How can we deal with this information overload? Perhaps we can learn from the history books; we’ve seen this phenomenon before. In fifteenth-century Germany, Gutenberg invented his printing press and fifty years hence there were over twenty million volumes in circulation. Five hundred years before Moore’s law, we had a verifiable explosion of printed information that fueled the Protestant Reformation, powered the rise of the middle class, and drove up literacy rates. Gutenberg gave us big data, Renaissance-style.
Fast forward to present day, there are billions of books in circulation. Yet we don’t obsess about them. We don’t worry about all the books we’re not going to be able to read. Why not? Because they are a part of our daily reality, we know how to interact with them. Pop-up books are for small children, comic books are for adolescents, textbooks are for education, and novels are for recreation. Books are sold in stores and borrowed from libraries. Literacy is widespread. (You are reading this blog, after all.) We don’t obsess about books because they are the water we swim in.
The same will happen in our relationship with big data. We’ll figure out how to interact with it. We’ll build “libraries” to store it and we’ll develop conventions to categorize it. We’ll learn how to benefit from it without worrying about trying to absorb it all. We’ll develop discernment to distinguish between good data and bad data. We’re only about ten years into our modern day Gutenberg revolution. Nobody knows how long this transition will take but one day in the near future, we won’t talk about big data as a thing. It will just be the water we swim in.
In 7th grade, my history teacher gave us an assignment: read a newspaper article and write an essay on the author’s bias. I didn’t realize it at the time but it was a lesson on literacy. True literacy means more than knowing the alphabet, sounding out words on a page, and comprehending a paragraph. True literacy requires us to read through the words, to evaluate the strength of the author’s arguments. It requires us to seek to understand his context and his bias.

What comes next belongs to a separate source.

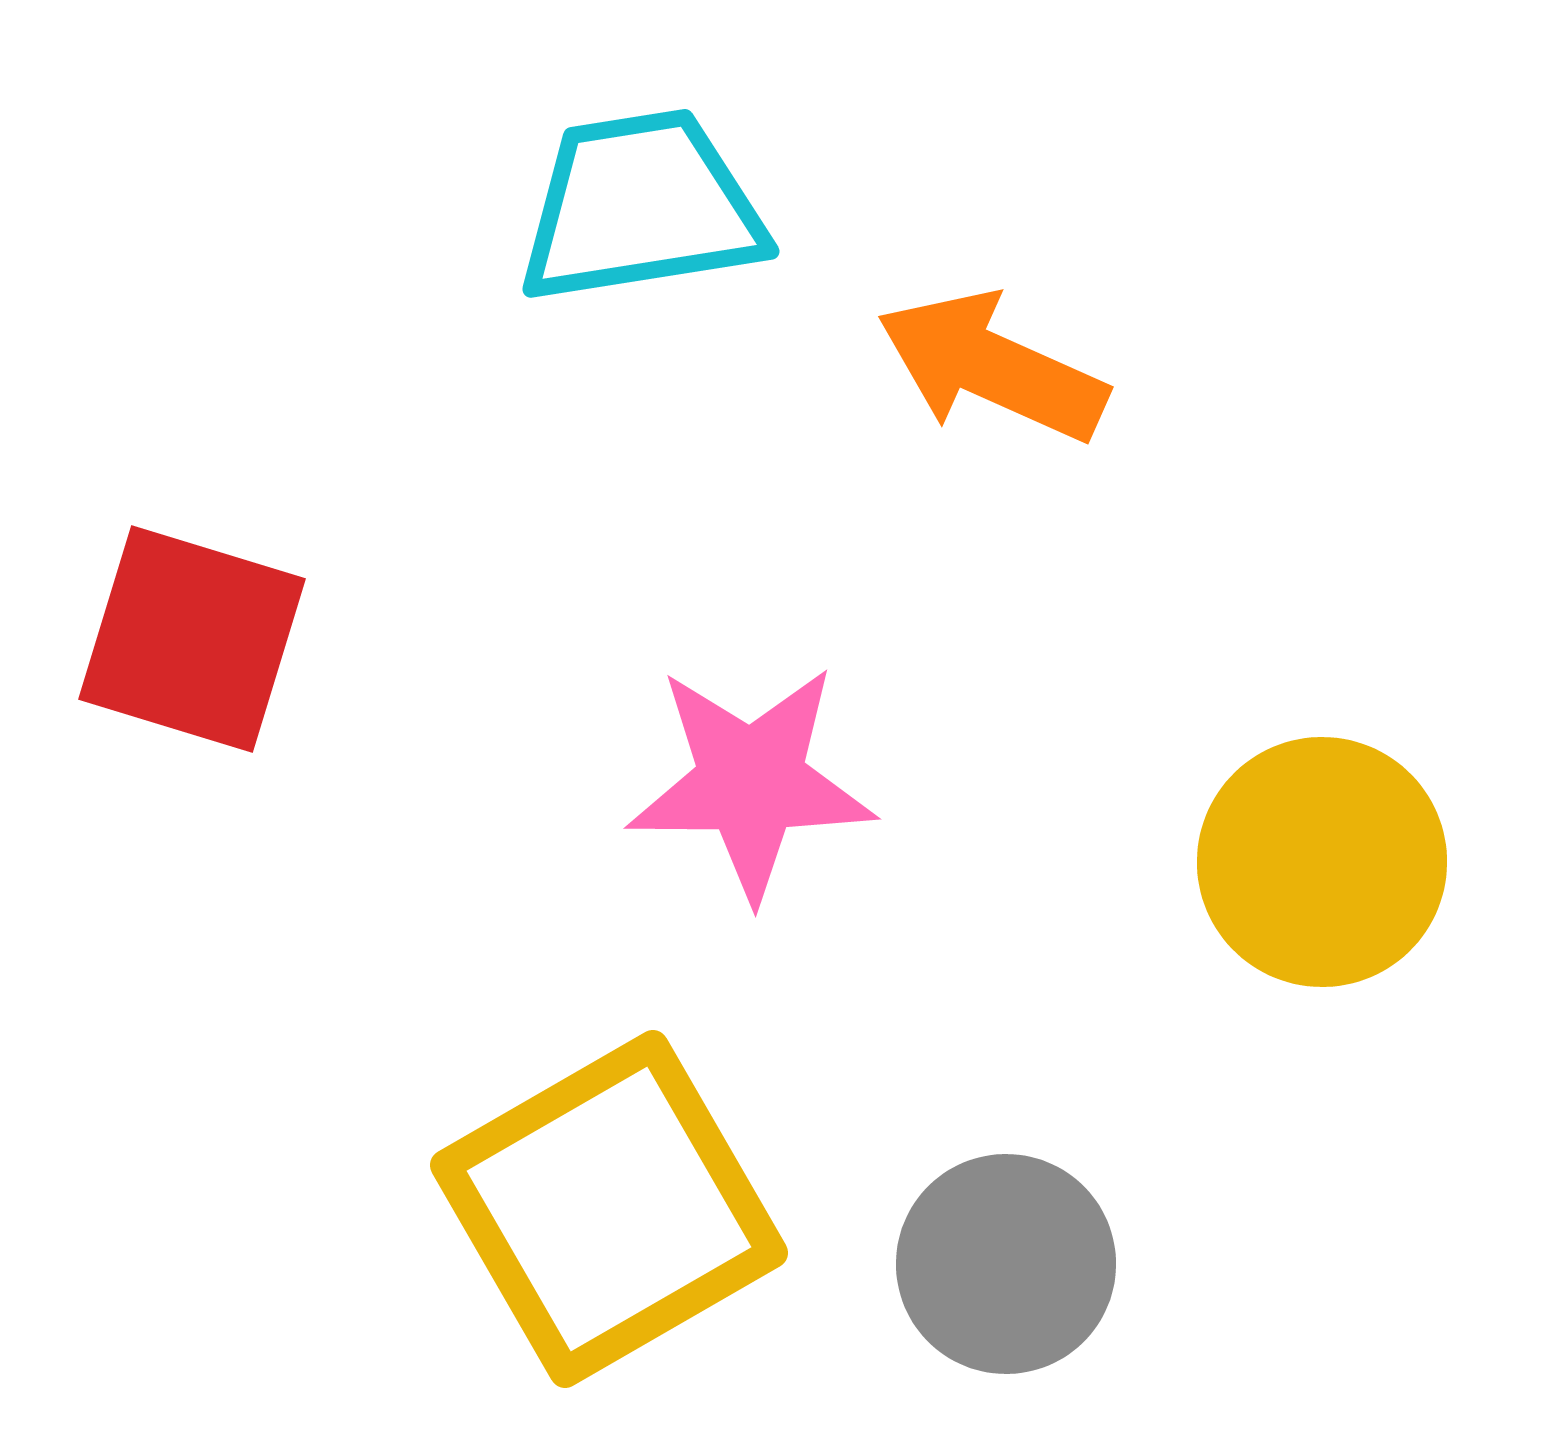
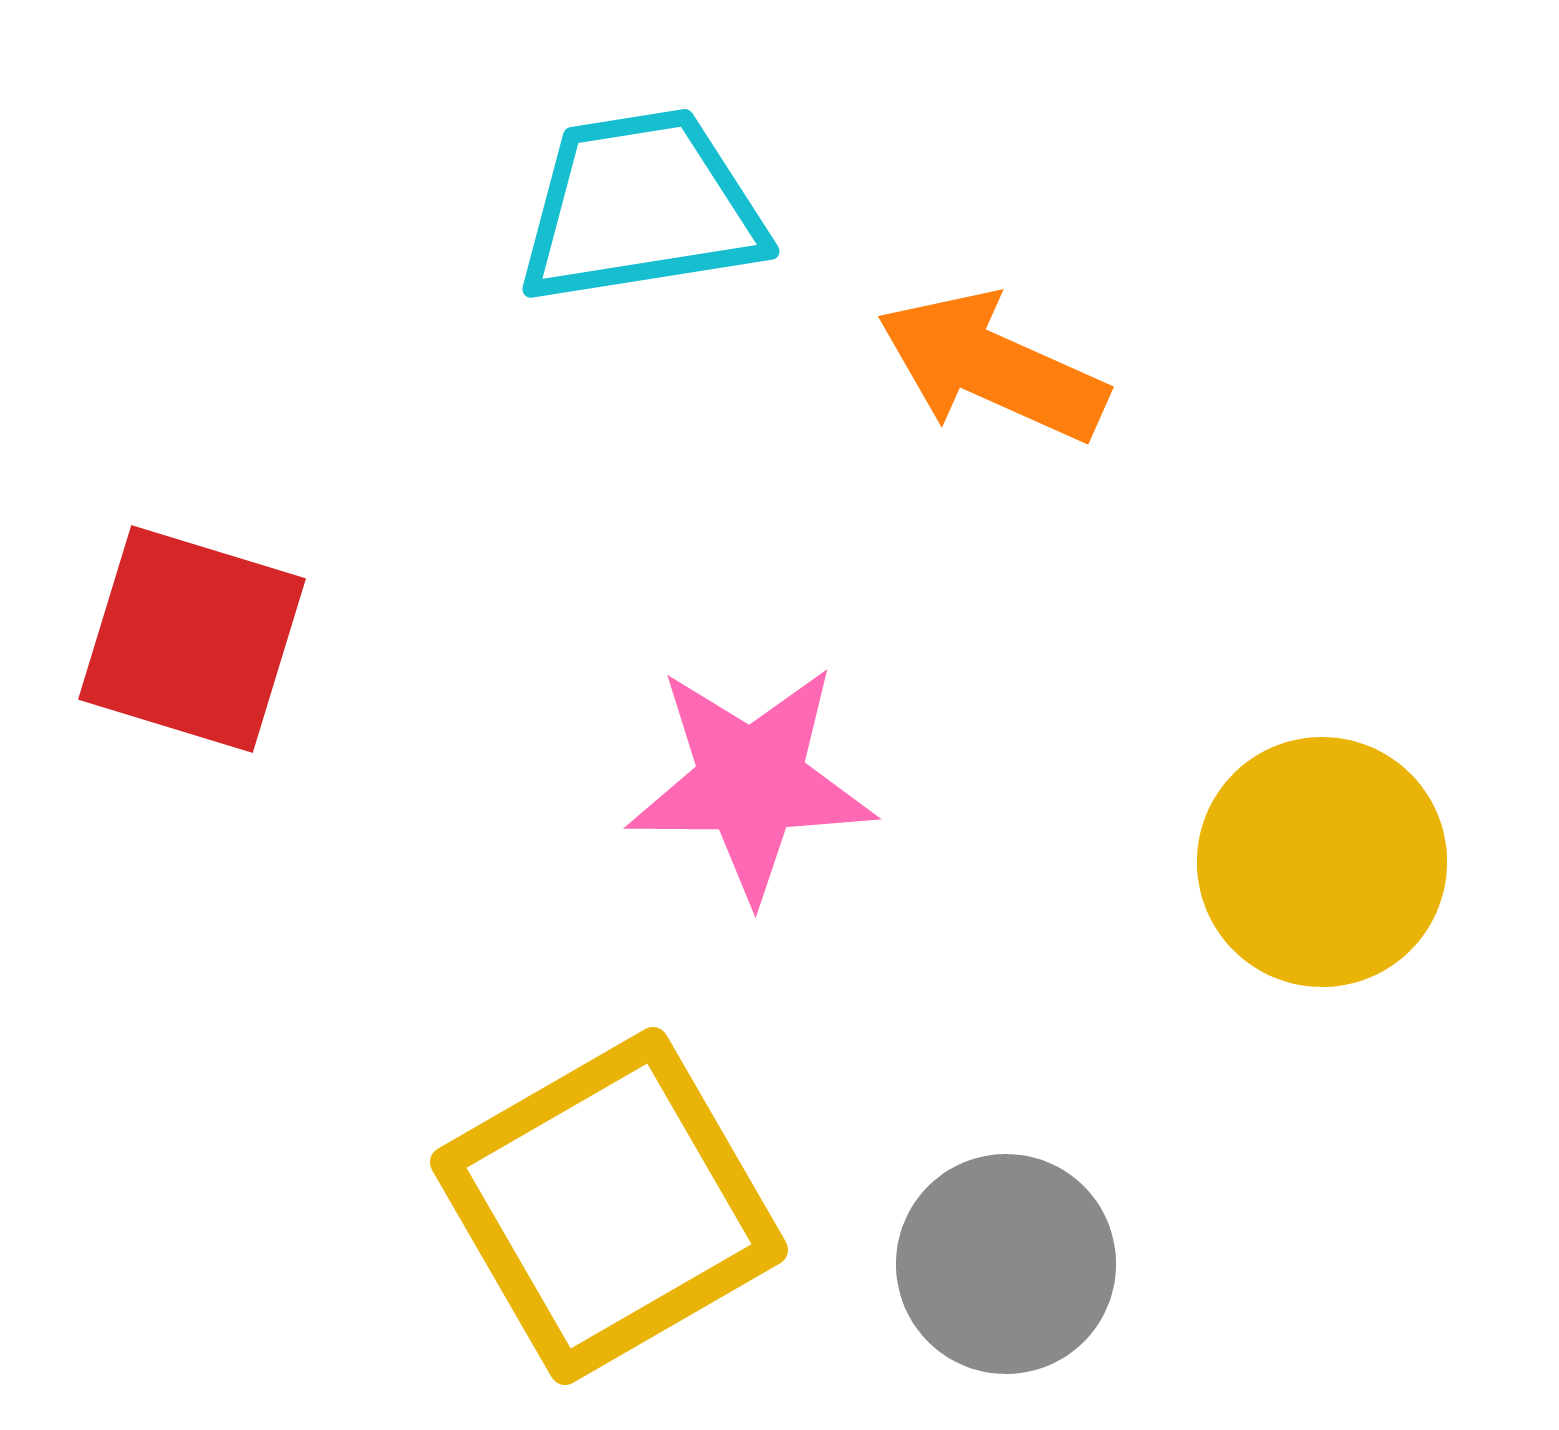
yellow square: moved 3 px up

Likewise, data literacy is more than just 1’s and 0’s. Being good at math is not enough. Data literacy requires us to seek to understand the sources of data, to evaluate their meaning and intent, and to judge whether an author has accurately incorporated the data to support his point of view. To be illiterate in modern industrial society would be an insurmountable handicap. One day, we will feel the same way about data literacy. When will we know when we’ve achieved it? As in personal hygiene, it seems there are few documented standards. But it’s a safe bet that when we get there, we’ll need to be able to read between the lines.